One of the more reliable snappers in the league, Ott has played in all 16 games each of the past three seasons for the Seahawks with few miscues, which has kept him largely under the radar. At his position, the fact he's rarely mentioned by broadcasters is a good thing, as snappers typically only draw attention if they do their job poorly. Seattle's decision to give him a three-year extension in 2019 looks like a wise one.

Why He Could Make Seahawks: Barring an unexpected signing or an injury, Ott doesn't have any competition for long snapping duties on the roster. He's a lock to make the final 53.

52. Ethan Pocic, Guard/Center, #77

Height/Weight: 6-foot-6, 320 pounds

2019 Stats: Four games played with one start at left guard

Once a promising second-round pick who started 11 games as a rookie, Pocic's career has been derailed by injuries the past two seasons. Initially a starter at left guard in 2019, an ankle injury suffered in Week 2 allowed J.R. Sweezy to steal the job away from him and he started just two games the rest of the year. Things only got worse in his third season, as he landed on injured reserve twice with neck and sports hernia injuries, limiting him to 91 total offensive snaps in four games and casting some doubt about his future with the team.

Why He Could Make Seahawks: When healthy, Pocic has shown he can be a solid NFL guard, but he hasn't been able to stay on the field long enough to develop. Releasing long-time starting center Justin Britt opens up the possibility he could get a crack at winning the backup role at his natural position. However, the arrival of B.J. Finney and a boatload of guards could make it difficult for him to survive roster cuts.
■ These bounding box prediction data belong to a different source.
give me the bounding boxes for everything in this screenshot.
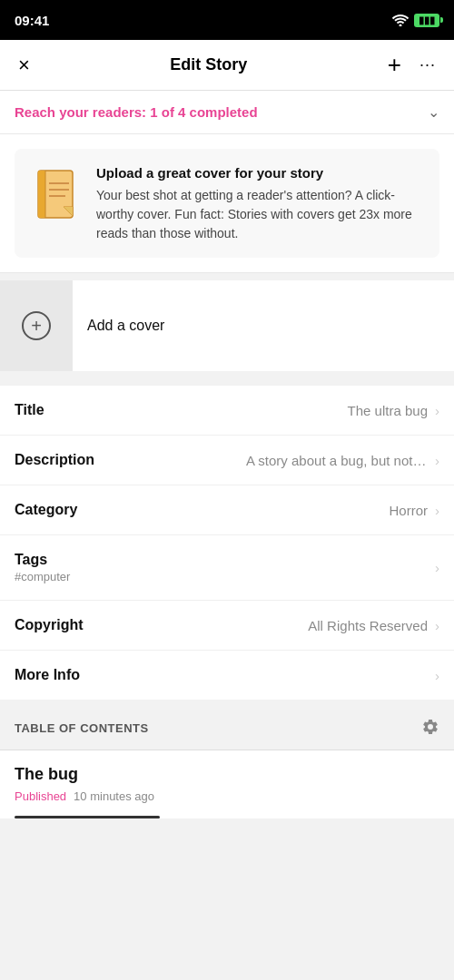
tip-card: Upload a great cover for your story Your… [0, 134, 454, 273]
more-info-label: More Info [15, 667, 80, 683]
cover-section[interactable]: + Add a cover [0, 280, 454, 371]
battery-icon: ▮▮▮ [414, 14, 439, 27]
chevron-right-icon: › [435, 503, 439, 518]
copyright-value: All Rights Reserved [308, 618, 428, 633]
chevron-right-icon: › [435, 560, 439, 575]
toc-status: Published [15, 789, 66, 803]
progress-text: Reach your readers: 1 of 4 completed [15, 104, 258, 120]
category-row[interactable]: Category Horror › [0, 485, 454, 535]
cover-placeholder: + [0, 280, 73, 371]
add-cover-icon: + [22, 311, 51, 340]
description-label: Description [15, 452, 94, 468]
toc-underline [15, 816, 160, 818]
status-icons: ▮▮▮ [392, 14, 439, 27]
description-value: A story about a bug, but not just a... [246, 453, 428, 468]
add-button[interactable]: + [384, 47, 405, 83]
copyright-label: Copyright [15, 617, 84, 633]
more-button[interactable]: ··· [416, 52, 439, 78]
book-illustration [29, 163, 84, 227]
tags-row[interactable]: Tags #computer › [0, 535, 454, 601]
copyright-row[interactable]: Copyright All Rights Reserved › [0, 601, 454, 651]
tip-description: Your best shot at getting a reader's att… [96, 186, 425, 243]
tags-value: #computer [15, 570, 70, 583]
toc-item[interactable]: The bug Published 10 minutes ago [0, 750, 454, 818]
header-actions: + ··· [384, 47, 439, 83]
chevron-right-icon: › [435, 668, 439, 683]
title-label: Title [15, 402, 44, 418]
chevron-right-icon: › [435, 403, 439, 418]
toc-item-title: The bug [15, 765, 439, 784]
tip-title: Upload a great cover for your story [96, 163, 425, 182]
chevron-down-icon: ⌄ [428, 103, 439, 121]
chevron-right-icon: › [435, 453, 439, 468]
svg-rect-1 [38, 171, 45, 218]
more-info-row[interactable]: More Info › [0, 651, 454, 700]
wifi-icon [392, 15, 409, 26]
category-value: Horror [389, 503, 428, 518]
progress-banner[interactable]: Reach your readers: 1 of 4 completed ⌄ [0, 91, 454, 134]
toc-settings-button[interactable] [421, 718, 439, 739]
header: × Edit Story + ··· [0, 40, 454, 91]
toc-header: TABLE OF CONTENTS [0, 707, 454, 750]
close-button[interactable]: × [15, 50, 34, 81]
list-section: Title The ultra bug › Description A stor… [0, 386, 454, 700]
chevron-right-icon: › [435, 618, 439, 633]
category-label: Category [15, 502, 77, 518]
add-cover-label: Add a cover [73, 318, 179, 334]
page-title: Edit Story [170, 55, 247, 74]
section-divider [0, 378, 454, 386]
gear-icon [421, 718, 439, 736]
title-row[interactable]: Title The ultra bug › [0, 386, 454, 436]
toc-time: 10 minutes ago [74, 789, 154, 803]
title-value: The ultra bug [348, 403, 428, 418]
tags-label: Tags [15, 552, 70, 568]
status-bar: 09:41 ▮▮▮ [0, 0, 454, 40]
toc-title: TABLE OF CONTENTS [15, 721, 149, 735]
status-time: 09:41 [15, 13, 49, 28]
description-row[interactable]: Description A story about a bug, but not… [0, 436, 454, 485]
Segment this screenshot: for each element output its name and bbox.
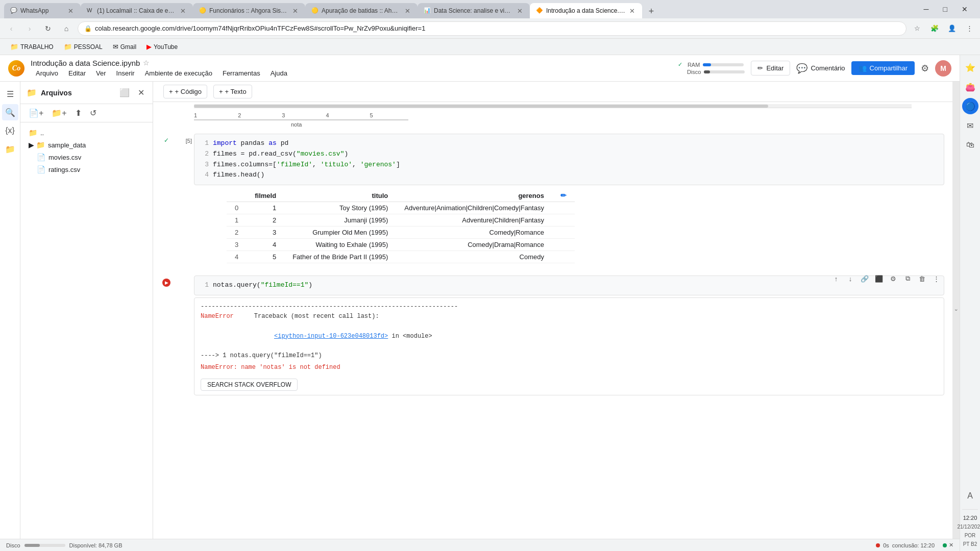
rail-search-button[interactable]: 🔍: [2, 104, 18, 120]
address-bar[interactable]: 🔒 colab.research.google.com/drive/1oomym…: [78, 21, 906, 36]
menu-ferramentas[interactable]: Ferramentas: [217, 68, 265, 78]
tab-introducao[interactable]: 🔶 Introdução a data Science.ipynb ✕: [530, 3, 642, 18]
user-avatar[interactable]: M: [935, 60, 951, 77]
tab-whatsapp-close[interactable]: ✕: [67, 7, 75, 15]
table-edit-icon[interactable]: ✏: [560, 191, 567, 199]
disk-bar: [704, 70, 745, 73]
add-text-button[interactable]: + + Texto: [213, 85, 252, 98]
edge-shop-button[interactable]: 🛍: [962, 137, 978, 153]
menu-ajuda[interactable]: Ajuda: [265, 68, 292, 78]
edge-wallet-button[interactable]: 👛: [962, 79, 978, 95]
comment-button[interactable]: 💬: [796, 63, 807, 74]
reload-button[interactable]: ↻: [41, 21, 55, 36]
upload-button[interactable]: ⬆: [73, 106, 84, 120]
add-text-plus-icon: +: [219, 88, 223, 95]
menu-ver[interactable]: Ver: [91, 68, 111, 78]
scroll-bar[interactable]: [184, 104, 922, 108]
axis-line: [194, 119, 408, 120]
row-0-titulo: Toy Story (1995): [284, 202, 396, 214]
file-item-movies[interactable]: 📄 movies.csv: [20, 151, 153, 163]
edge-sidebar-search[interactable]: A: [962, 488, 978, 504]
share-button[interactable]: 👥 Compartilhar: [851, 61, 915, 75]
menu-ambiente[interactable]: Ambiente de execução: [140, 68, 217, 78]
minimize-button[interactable]: ─: [920, 3, 933, 15]
move-up-button[interactable]: ↑: [830, 272, 842, 285]
settings-cell-button[interactable]: ⚙: [887, 272, 899, 285]
notebook-title: Introdução a data Science.ipynb ☆: [31, 59, 292, 67]
edge-mail-button[interactable]: ✉: [962, 117, 978, 134]
error-run-button[interactable]: ▶: [162, 279, 170, 287]
ratings-csv-icon: 📄: [37, 165, 45, 173]
link-button[interactable]: 🔗: [859, 272, 871, 285]
error-cell-run-area[interactable]: ▶: [161, 276, 172, 287]
file-item-ratings[interactable]: 📄 ratings.csv: [20, 163, 153, 176]
table-button[interactable]: ⬛: [873, 272, 885, 285]
tab-localmail-close[interactable]: ✕: [179, 7, 187, 15]
tab-introducao-close[interactable]: ✕: [628, 7, 636, 15]
sidebar-close-button[interactable]: ✕: [136, 86, 146, 99]
add-text-label: + Texto: [225, 88, 247, 95]
bookmark-youtube[interactable]: ▶ YouTube: [142, 41, 182, 52]
file-sidebar-header: 📁 Arquivos ⬜ ✕: [20, 82, 153, 104]
more-cell-button[interactable]: ⋮: [930, 272, 942, 285]
menu-editar[interactable]: Editar: [63, 68, 91, 78]
file-item-sample-data[interactable]: ▶ 📁 sample_data: [20, 139, 153, 151]
axis-labels-row: 1 2 3 4 5: [194, 112, 373, 118]
bookmark-gmail[interactable]: ✉ Gmail: [109, 41, 140, 52]
tab-whatsapp[interactable]: 💬 WhatsApp ✕: [4, 3, 81, 18]
move-down-button[interactable]: ↓: [844, 272, 856, 285]
search-stack-overflow-button[interactable]: SEARCH STACK OVERFLOW: [201, 379, 298, 391]
new-folder-button[interactable]: 📁+: [50, 106, 68, 120]
tab-datascience-close[interactable]: ✕: [516, 7, 524, 15]
tab-apuracao-close[interactable]: ✕: [404, 7, 411, 15]
bookmark-star-button[interactable]: ☆: [911, 22, 924, 35]
delete-cell-button[interactable]: 🗑: [916, 272, 928, 285]
new-file-button[interactable]: 📄+: [27, 106, 45, 120]
maximize-button[interactable]: □: [939, 3, 951, 15]
scroll-track: [194, 104, 912, 108]
edge-active-button[interactable]: 🔵: [962, 98, 978, 114]
home-button[interactable]: ⌂: [59, 21, 74, 36]
menu-arquivo[interactable]: Arquivo: [31, 68, 63, 78]
colab-logo: Co: [8, 60, 24, 77]
rail-menu-button[interactable]: ☰: [2, 86, 18, 102]
close-button[interactable]: ✕: [958, 3, 972, 15]
edge-collections-button[interactable]: ⭐: [962, 59, 978, 76]
new-tab-button[interactable]: +: [644, 4, 658, 18]
tab-funcionarios-close[interactable]: ✕: [291, 7, 299, 15]
tab-funcionarios[interactable]: 🟡 Funcionários :: Ahgora Sistemas :: ✕: [193, 3, 305, 18]
notebook-star-icon[interactable]: ☆: [143, 59, 150, 67]
tab-apuracao[interactable]: 🟡 Apuração de batidas :: Ahgora S:: ✕: [305, 3, 418, 18]
rail-files-button[interactable]: 📁: [2, 141, 18, 157]
menu-inserir[interactable]: Inserir: [111, 68, 140, 78]
right-panel-expand[interactable]: ›: [952, 82, 960, 539]
bookmark-gmail-label: Gmail: [120, 43, 136, 51]
tab-localmail[interactable]: W (1) Localmail :: Caixa de entrada ✕: [81, 3, 193, 18]
sample-data-label: sample_data: [48, 141, 86, 149]
profile-button[interactable]: 👤: [945, 22, 959, 35]
dataframe-output: filmeId titulo gerenos ✏ 0: [194, 185, 944, 267]
comment-label[interactable]: Comentário: [811, 64, 845, 72]
settings-icon[interactable]: ⚙: [921, 63, 929, 74]
refresh-button[interactable]: ↺: [88, 106, 99, 120]
row-2-titulo: Grumpier Old Men (1995): [284, 227, 396, 239]
sidebar-expand-button[interactable]: ⬜: [117, 86, 132, 99]
search-overflow-area: SEARCH STACK OVERFLOW: [201, 377, 938, 391]
bookmark-trabalho[interactable]: 📁 TRABALHO: [6, 41, 58, 52]
df-table: filmeId titulo gerenos ✏ 0: [227, 189, 575, 263]
file-item-parent[interactable]: 📁 ..: [20, 127, 153, 139]
forward-button[interactable]: ›: [22, 21, 37, 36]
rail-code-button[interactable]: {x}: [2, 122, 18, 139]
traceback-link[interactable]: <ipython-input-10-623e048013fd>: [274, 333, 388, 340]
back-button[interactable]: ‹: [4, 21, 18, 36]
bookmark-pessoal[interactable]: 📁 PESSOAL: [60, 41, 107, 52]
row-2-empty: [552, 227, 575, 239]
copy-cell-button[interactable]: ⧉: [901, 272, 914, 285]
extensions-button[interactable]: 🧩: [928, 22, 941, 35]
status-close-icon[interactable]: ✕: [949, 542, 953, 548]
cell-5-code[interactable]: 1 import pandas as pd 2 filmes = pd.read…: [194, 134, 944, 185]
tab-datascience[interactable]: 📊 Data Science: analise e visualiza:: ✕: [418, 3, 530, 18]
add-code-button[interactable]: + + Código: [163, 85, 207, 98]
edit-button[interactable]: ✏ Editar: [751, 61, 790, 76]
browser-menu-button[interactable]: ⋮: [963, 22, 976, 35]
51. Branden Jackson, Defensive End, #93

Height/Weight: 6-foot-4, 295 pounds

2019 Stats: 20 tackles, 2.0 sacks, and two passes defensed

Despite being released multiple times in his career, Jackson kept fighting and after avoiding a pink slip last August, he set several career-highs while playing in 15 games for the Seahawks last season. Though he's not flashy and won't put up gaudy pass rushing numbers, the former Texas Tech standout offers the versatility Seattle wants up front, as he can play defensive end and reduce inside in pass rushing situations. He's also good at getting his hands into passing lanes, as he's swatted away three passes over the past three years.

Why He Could Make Seahawks: Jackson has had to scratch and claw for everything he's earned in the NFL and next month won't be any different. The additions of Irvin, Benson Mayowa, Darrell Taylor, and Alton Robinson will put him squarely back on the roster bubble, but his experience, versatility, and leadership give him a strong chance to stick once again.